YOUR INSTRUCTIONS:
All of the data should be repeated exactly; pictures are not part of the copy.

(Page images and extracted text)
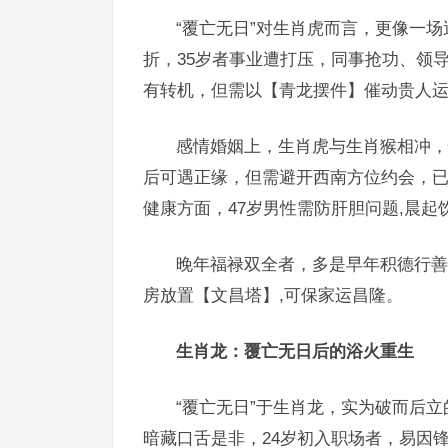
“覆亡无日”对生肖虎而言，更像一场
折，35岁者事业遭打压，同事抢功、领
有转机，但需以【青龙摆件】催动贵人运
感情婚姻上，生肖虎与生肖猴相冲，
后可遇正缘，但需避开西南方位约会，
健康方面，47岁男性需防肝胆问题,晨
晚年福禄双全者，多是早年积德行善
房放置【文昌塔】,可保家运昌隆。
生肖龙：覆亡无日后的浴火重生
“覆亡无日”于生肖龙，实为破而后立
暗藏口舌是非，24岁初入职场者，易因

EXERCISE RESULT:
“覆亡无日”对生肖虎而言，更像一场
折，35岁者事业遭打压，同事抢功、领
有转机，但需以【青龙摆件】催动贵人运
感情婚姻上，生肖虎与生肖猴相冲，
后可遇正缘，但需避开西南方位约会，
健康方面，47岁男性需防肝胆问题,晨
晚年福禄双全者，多是早年积德行善
房放置【文昌塔】,可保家运昌隆。
生肖龙：覆亡无日后的浴火重生
“覆亡无日”于生肖龙，实为破而后立
暗藏口舌是非，24岁初入职场者，易因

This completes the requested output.